← Back to the build log

The Real Bottleneck in AI Agent Workflows

Everyone's optimizing prompts. Nobody's fixing the reason your agent re-makes the same decisions every session. Here's what we found.

The Prompt Optimization Trap

Every AI agent tutorial starts the same way: write a better prompt. Add more context. Use chain-of-thought. Be specific about your output format.

I spent three weeks optimizing prompts before I realized the bottleneck wasn't the prompt. It was the fact that my agent started fresh every single session. All the decisions it made yesterday. which architecture pattern to use, which files to avoid, what Kevin prefers. gone. Every morning it re-derived everything from scratch.

The bottleneck in AI agent workflows isn't intelligence. It's memory.

The Decision Re-derivation Problem

Watch an agent work across multiple sessions and you'll see a pattern. Session 1: it explores the codebase, figures out the conventions, makes good decisions, ships clean code. Session 2: it explores the same codebase, arrives at slightly different conventions, makes different decisions, ships code that doesn't match session 1.

Both sessions produced good work. But they produced inconsistent work. The agent didn't get dumber. it just forgot what it decided last time.

In a human team this would be like hiring a contractor who does excellent work but has amnesia. Every morning you re-explain the project from scratch. By Friday they've built five different versions of the same feature, each internally consistent, none compatible with each other.

What We Tried (and What Failed)

Giant system prompts. We packed every convention, decision, and preference into the system prompt. It worked until the prompt hit 8,000 tokens and the agent spent more time re-reading instructions than writing code. And it still didn't remember runtime decisions. the ones made during the session that weren't in any document.

Conversation history. We saved full conversation logs and loaded them at session start. This collapsed under its own weight within a week. A 200-message conversation log is 50,000+ tokens of context that's 90% irrelevant to the current task. The agent would get confused by old discussions about problems that were already solved.

RAG over past conversations. We tried semantic search over past sessions. The retrieval was noisy. An agent asking "how should I structure this test file" would pull up five different past answers, each from a different context, and average them into something nobody wanted.

What Actually Worked

The fix was separating what the agent needs to know from what it once knew.

We built three layers:

Identity documents. versioned files that define who the agent is, what it's responsible for, and how it should behave. These get read at the start of every session. They're short (under 2,000 tokens each), specific, and maintained like code. When a decision changes, the identity doc gets updated. The agent never has to re-derive it.

Handoff files. operational state documents written at the end of every session. What was in progress, what shipped, what's next. The next session reads the handoff and picks up mid-stride. Not the full conversation. just the actionable state.

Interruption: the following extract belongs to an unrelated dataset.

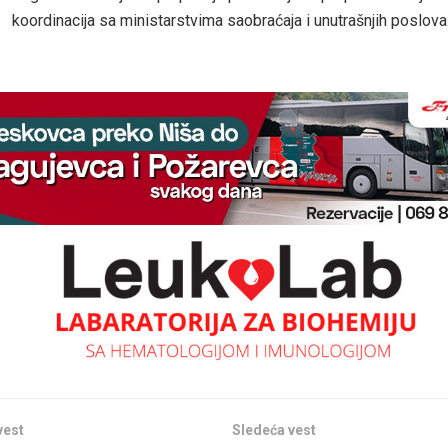
koordinacija sa ministarstvima saobraćaja i unutrašnjih poslova
vest
Sledeća vest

Structured memory. a queryable store of facts, decisions, and preferences. Not conversation transcripts. extracted facts with timestamps and confidence levels. "Kevin prefers single-file PRs" is a memory. The 45-minute conversation where he explained why is not.

The Infrastructure Shift

Once we built this, the agent's behavior changed dramatically. Session-to-session consistency went from maybe 60% to over 95%. The agent stopped asking questions it had already answered. Code style stabilized. Architectural decisions stuck.

And the prompt got simpler, not more complex. We deleted most of the system prompt because the identity documents covered it. The prompt became: read your identity, read your handoff, check your memory, then start working.

The bottleneck was never the model's capability. It was the absence of infrastructure between sessions. Fix the memory problem and the prompt problem solves itself.

The Takeaway

If your agent workflow feels like it's plateauing. if you're getting diminishing returns from prompt engineering. stop optimizing the prompt. Look at what happens between sessions. Is your agent starting fresh? Is it re-deriving decisions? Is it losing context across restarts?

That's your bottleneck. Not the model. The infrastructure around it.